# EXERCISE DESCRIPTION
All that is asked is a faithful reproduction of the entries.

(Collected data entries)
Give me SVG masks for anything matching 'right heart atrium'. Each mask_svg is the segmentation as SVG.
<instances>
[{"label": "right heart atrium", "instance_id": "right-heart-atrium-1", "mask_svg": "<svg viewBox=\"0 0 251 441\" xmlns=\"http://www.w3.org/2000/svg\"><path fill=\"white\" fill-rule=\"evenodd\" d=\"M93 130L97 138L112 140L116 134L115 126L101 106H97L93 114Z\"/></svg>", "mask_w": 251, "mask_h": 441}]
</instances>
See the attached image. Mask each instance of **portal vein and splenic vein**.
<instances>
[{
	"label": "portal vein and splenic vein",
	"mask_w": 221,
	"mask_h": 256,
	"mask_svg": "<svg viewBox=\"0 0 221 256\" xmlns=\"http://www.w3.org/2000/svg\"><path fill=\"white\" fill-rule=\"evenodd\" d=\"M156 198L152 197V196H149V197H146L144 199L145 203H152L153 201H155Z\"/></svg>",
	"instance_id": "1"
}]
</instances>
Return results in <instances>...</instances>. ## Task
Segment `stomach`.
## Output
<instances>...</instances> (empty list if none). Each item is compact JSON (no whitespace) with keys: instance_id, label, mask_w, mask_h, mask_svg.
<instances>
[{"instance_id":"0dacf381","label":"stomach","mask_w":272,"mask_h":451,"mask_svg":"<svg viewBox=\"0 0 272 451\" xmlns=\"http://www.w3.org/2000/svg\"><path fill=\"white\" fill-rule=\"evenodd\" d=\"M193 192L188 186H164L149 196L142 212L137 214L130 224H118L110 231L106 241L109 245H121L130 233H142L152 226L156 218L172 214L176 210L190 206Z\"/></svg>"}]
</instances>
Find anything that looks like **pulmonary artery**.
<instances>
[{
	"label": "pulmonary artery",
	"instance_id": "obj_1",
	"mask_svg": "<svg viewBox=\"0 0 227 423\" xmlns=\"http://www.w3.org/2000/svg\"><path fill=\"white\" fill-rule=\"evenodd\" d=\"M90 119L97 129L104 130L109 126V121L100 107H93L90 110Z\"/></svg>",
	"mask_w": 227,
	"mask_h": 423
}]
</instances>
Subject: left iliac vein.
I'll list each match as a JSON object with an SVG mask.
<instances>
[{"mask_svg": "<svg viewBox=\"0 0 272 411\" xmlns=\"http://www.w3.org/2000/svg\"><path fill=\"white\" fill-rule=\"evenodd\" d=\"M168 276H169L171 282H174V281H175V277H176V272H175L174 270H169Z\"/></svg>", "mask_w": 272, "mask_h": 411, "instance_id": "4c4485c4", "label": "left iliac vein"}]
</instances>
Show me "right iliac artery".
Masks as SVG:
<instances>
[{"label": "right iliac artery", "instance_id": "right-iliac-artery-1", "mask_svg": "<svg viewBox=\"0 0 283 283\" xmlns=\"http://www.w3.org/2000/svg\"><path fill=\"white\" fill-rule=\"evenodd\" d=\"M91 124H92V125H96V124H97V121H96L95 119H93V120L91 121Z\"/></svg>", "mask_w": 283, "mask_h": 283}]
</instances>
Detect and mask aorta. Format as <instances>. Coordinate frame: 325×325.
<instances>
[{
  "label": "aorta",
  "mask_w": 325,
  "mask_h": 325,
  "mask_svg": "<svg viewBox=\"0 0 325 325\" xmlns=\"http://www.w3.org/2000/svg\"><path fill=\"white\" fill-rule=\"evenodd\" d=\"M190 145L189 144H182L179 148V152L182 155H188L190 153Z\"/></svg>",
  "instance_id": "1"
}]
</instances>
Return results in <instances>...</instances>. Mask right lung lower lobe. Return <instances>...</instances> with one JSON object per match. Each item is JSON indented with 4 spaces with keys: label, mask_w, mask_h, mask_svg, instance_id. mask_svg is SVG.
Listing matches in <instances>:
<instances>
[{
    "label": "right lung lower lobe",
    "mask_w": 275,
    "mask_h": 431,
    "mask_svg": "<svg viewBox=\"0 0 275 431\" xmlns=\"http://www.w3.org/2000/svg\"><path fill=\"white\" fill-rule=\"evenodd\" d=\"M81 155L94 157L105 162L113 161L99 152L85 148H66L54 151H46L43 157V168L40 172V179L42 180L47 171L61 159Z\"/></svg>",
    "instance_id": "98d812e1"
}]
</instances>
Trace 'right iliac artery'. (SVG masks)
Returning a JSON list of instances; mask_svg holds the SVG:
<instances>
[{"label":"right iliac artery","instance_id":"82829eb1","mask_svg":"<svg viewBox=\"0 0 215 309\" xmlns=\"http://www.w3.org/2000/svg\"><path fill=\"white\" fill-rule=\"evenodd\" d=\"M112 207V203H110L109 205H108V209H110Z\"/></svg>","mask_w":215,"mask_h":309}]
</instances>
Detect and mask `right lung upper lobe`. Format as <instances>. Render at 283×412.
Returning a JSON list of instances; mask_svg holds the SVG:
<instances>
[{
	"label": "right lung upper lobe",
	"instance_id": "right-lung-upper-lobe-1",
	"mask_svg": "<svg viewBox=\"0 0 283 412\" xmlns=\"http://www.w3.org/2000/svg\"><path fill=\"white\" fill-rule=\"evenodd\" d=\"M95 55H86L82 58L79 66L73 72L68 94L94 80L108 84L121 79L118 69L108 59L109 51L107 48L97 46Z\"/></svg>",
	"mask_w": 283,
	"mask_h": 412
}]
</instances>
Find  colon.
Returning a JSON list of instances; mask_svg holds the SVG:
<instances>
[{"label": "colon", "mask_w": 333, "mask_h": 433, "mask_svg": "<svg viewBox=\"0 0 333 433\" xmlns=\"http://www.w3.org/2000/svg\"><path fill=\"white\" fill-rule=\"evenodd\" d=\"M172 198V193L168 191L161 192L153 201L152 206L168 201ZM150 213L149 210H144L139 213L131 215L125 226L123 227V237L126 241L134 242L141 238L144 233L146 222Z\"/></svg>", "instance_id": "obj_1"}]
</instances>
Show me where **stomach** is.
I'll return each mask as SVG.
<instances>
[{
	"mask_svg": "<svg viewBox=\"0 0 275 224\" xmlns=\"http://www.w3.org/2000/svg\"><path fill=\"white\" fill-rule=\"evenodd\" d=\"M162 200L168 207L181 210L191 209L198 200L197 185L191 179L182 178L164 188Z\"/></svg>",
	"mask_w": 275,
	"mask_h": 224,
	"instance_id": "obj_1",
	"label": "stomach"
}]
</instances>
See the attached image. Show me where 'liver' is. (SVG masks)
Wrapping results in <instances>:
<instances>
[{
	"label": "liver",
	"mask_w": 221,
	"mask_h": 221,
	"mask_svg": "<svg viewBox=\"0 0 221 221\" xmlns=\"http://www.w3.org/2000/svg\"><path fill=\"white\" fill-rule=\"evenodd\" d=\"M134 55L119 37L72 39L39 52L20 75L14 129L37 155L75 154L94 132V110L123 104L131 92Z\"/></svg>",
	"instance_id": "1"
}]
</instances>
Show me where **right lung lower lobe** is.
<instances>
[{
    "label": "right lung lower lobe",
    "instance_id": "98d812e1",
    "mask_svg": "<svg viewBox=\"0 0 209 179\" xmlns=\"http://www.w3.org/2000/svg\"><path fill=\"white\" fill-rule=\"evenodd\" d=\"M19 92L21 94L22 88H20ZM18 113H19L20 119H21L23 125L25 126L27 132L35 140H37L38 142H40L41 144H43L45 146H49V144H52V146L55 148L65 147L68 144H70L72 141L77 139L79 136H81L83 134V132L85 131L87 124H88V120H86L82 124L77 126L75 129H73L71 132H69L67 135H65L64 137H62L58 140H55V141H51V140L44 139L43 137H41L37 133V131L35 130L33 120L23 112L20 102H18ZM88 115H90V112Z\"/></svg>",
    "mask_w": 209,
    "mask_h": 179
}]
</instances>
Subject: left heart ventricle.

# REPLY
Give me SVG masks for anything matching 'right heart atrium'. Each mask_svg is the segmentation as SVG.
<instances>
[{"label": "right heart atrium", "instance_id": "right-heart-atrium-1", "mask_svg": "<svg viewBox=\"0 0 251 441\" xmlns=\"http://www.w3.org/2000/svg\"><path fill=\"white\" fill-rule=\"evenodd\" d=\"M93 130L97 138L112 140L116 134L115 126L101 106H97L93 114Z\"/></svg>", "mask_w": 251, "mask_h": 441}]
</instances>
See the attached image. Mask each instance of **portal vein and splenic vein**.
<instances>
[{
	"label": "portal vein and splenic vein",
	"mask_w": 221,
	"mask_h": 256,
	"mask_svg": "<svg viewBox=\"0 0 221 256\" xmlns=\"http://www.w3.org/2000/svg\"><path fill=\"white\" fill-rule=\"evenodd\" d=\"M156 198L152 197V196H149V197H146L144 199L145 203H152L153 201H155Z\"/></svg>",
	"instance_id": "1"
}]
</instances>
Return results in <instances>...</instances>. ## Task
Segment `stomach`.
## Output
<instances>...</instances> (empty list if none). Each item is compact JSON (no whitespace) with keys: instance_id, label, mask_w, mask_h, mask_svg.
<instances>
[{"instance_id":"0dacf381","label":"stomach","mask_w":272,"mask_h":451,"mask_svg":"<svg viewBox=\"0 0 272 451\" xmlns=\"http://www.w3.org/2000/svg\"><path fill=\"white\" fill-rule=\"evenodd\" d=\"M193 192L188 186H164L149 196L142 212L137 214L130 224H118L110 231L106 241L109 245H121L130 233H142L152 226L156 218L172 214L176 210L190 206Z\"/></svg>"}]
</instances>
Find anything that looks like **pulmonary artery**.
<instances>
[{
	"label": "pulmonary artery",
	"instance_id": "obj_1",
	"mask_svg": "<svg viewBox=\"0 0 227 423\" xmlns=\"http://www.w3.org/2000/svg\"><path fill=\"white\" fill-rule=\"evenodd\" d=\"M90 119L97 129L104 130L109 126V121L100 107H93L90 110Z\"/></svg>",
	"mask_w": 227,
	"mask_h": 423
}]
</instances>
Subject: left iliac vein.
I'll list each match as a JSON object with an SVG mask.
<instances>
[{"mask_svg": "<svg viewBox=\"0 0 272 411\" xmlns=\"http://www.w3.org/2000/svg\"><path fill=\"white\" fill-rule=\"evenodd\" d=\"M168 276H169L171 282H174V281H175V277H176V272H175L174 270H169Z\"/></svg>", "mask_w": 272, "mask_h": 411, "instance_id": "4c4485c4", "label": "left iliac vein"}]
</instances>
Show me "right iliac artery".
Masks as SVG:
<instances>
[{"label": "right iliac artery", "instance_id": "right-iliac-artery-1", "mask_svg": "<svg viewBox=\"0 0 283 283\" xmlns=\"http://www.w3.org/2000/svg\"><path fill=\"white\" fill-rule=\"evenodd\" d=\"M91 124H92V125H96V124H97V121H96L95 119H93V120L91 121Z\"/></svg>", "mask_w": 283, "mask_h": 283}]
</instances>
Detect and mask aorta. Format as <instances>. Coordinate frame: 325×325.
<instances>
[{
  "label": "aorta",
  "mask_w": 325,
  "mask_h": 325,
  "mask_svg": "<svg viewBox=\"0 0 325 325\" xmlns=\"http://www.w3.org/2000/svg\"><path fill=\"white\" fill-rule=\"evenodd\" d=\"M190 145L189 144H182L179 148V152L182 155H188L190 153Z\"/></svg>",
  "instance_id": "1"
}]
</instances>
Return results in <instances>...</instances>. Mask right lung lower lobe. Return <instances>...</instances> with one JSON object per match. Each item is JSON indented with 4 spaces with keys: label, mask_w, mask_h, mask_svg, instance_id. mask_svg is SVG.
Listing matches in <instances>:
<instances>
[{
    "label": "right lung lower lobe",
    "mask_w": 275,
    "mask_h": 431,
    "mask_svg": "<svg viewBox=\"0 0 275 431\" xmlns=\"http://www.w3.org/2000/svg\"><path fill=\"white\" fill-rule=\"evenodd\" d=\"M81 155L94 157L105 162L113 161L99 152L85 148H66L54 151H46L43 157V168L40 172V179L42 180L47 171L61 159Z\"/></svg>",
    "instance_id": "98d812e1"
}]
</instances>
Trace 'right iliac artery'. (SVG masks)
Returning a JSON list of instances; mask_svg holds the SVG:
<instances>
[{"label":"right iliac artery","instance_id":"82829eb1","mask_svg":"<svg viewBox=\"0 0 215 309\" xmlns=\"http://www.w3.org/2000/svg\"><path fill=\"white\" fill-rule=\"evenodd\" d=\"M112 207V203H110L109 205H108V209H110Z\"/></svg>","mask_w":215,"mask_h":309}]
</instances>
Detect and mask `right lung upper lobe`. Format as <instances>. Render at 283×412.
Returning a JSON list of instances; mask_svg holds the SVG:
<instances>
[{
	"label": "right lung upper lobe",
	"instance_id": "right-lung-upper-lobe-1",
	"mask_svg": "<svg viewBox=\"0 0 283 412\" xmlns=\"http://www.w3.org/2000/svg\"><path fill=\"white\" fill-rule=\"evenodd\" d=\"M95 55H86L82 58L79 66L73 72L68 94L94 80L108 84L121 79L118 69L108 59L109 51L107 48L97 46Z\"/></svg>",
	"mask_w": 283,
	"mask_h": 412
}]
</instances>
Find  colon.
Returning a JSON list of instances; mask_svg holds the SVG:
<instances>
[{"label": "colon", "mask_w": 333, "mask_h": 433, "mask_svg": "<svg viewBox=\"0 0 333 433\" xmlns=\"http://www.w3.org/2000/svg\"><path fill=\"white\" fill-rule=\"evenodd\" d=\"M172 198V193L168 191L161 192L153 201L152 206L168 201ZM150 213L149 210H144L139 213L131 215L125 226L123 227V237L126 241L134 242L141 238L144 233L146 222Z\"/></svg>", "instance_id": "obj_1"}]
</instances>
Show me where **stomach** is.
I'll return each mask as SVG.
<instances>
[{
	"mask_svg": "<svg viewBox=\"0 0 275 224\" xmlns=\"http://www.w3.org/2000/svg\"><path fill=\"white\" fill-rule=\"evenodd\" d=\"M162 200L168 207L181 210L191 209L198 200L197 185L191 179L182 178L164 188Z\"/></svg>",
	"mask_w": 275,
	"mask_h": 224,
	"instance_id": "obj_1",
	"label": "stomach"
}]
</instances>
See the attached image. Show me where 'liver' is. (SVG masks)
Wrapping results in <instances>:
<instances>
[{
	"label": "liver",
	"mask_w": 221,
	"mask_h": 221,
	"mask_svg": "<svg viewBox=\"0 0 221 221\" xmlns=\"http://www.w3.org/2000/svg\"><path fill=\"white\" fill-rule=\"evenodd\" d=\"M134 55L119 37L72 39L39 52L20 75L14 129L37 155L75 154L94 132V110L123 104L131 92Z\"/></svg>",
	"instance_id": "1"
}]
</instances>
Show me where **right lung lower lobe** is.
<instances>
[{
    "label": "right lung lower lobe",
    "instance_id": "98d812e1",
    "mask_svg": "<svg viewBox=\"0 0 209 179\" xmlns=\"http://www.w3.org/2000/svg\"><path fill=\"white\" fill-rule=\"evenodd\" d=\"M19 92L21 94L22 88H20ZM18 113H19L20 119H21L23 125L25 126L27 132L35 140H37L38 142H40L41 144H43L45 146H49V144H52V146L55 148L65 147L68 144H70L72 141L77 139L79 136H81L83 134V132L85 131L87 124H88V120H86L82 124L77 126L75 129H73L71 132H69L67 135H65L64 137H62L58 140H55V141H51V140L44 139L43 137H41L37 133V131L35 130L33 120L23 112L20 102H18ZM88 115H90V112Z\"/></svg>",
    "mask_w": 209,
    "mask_h": 179
}]
</instances>
Subject: left heart ventricle.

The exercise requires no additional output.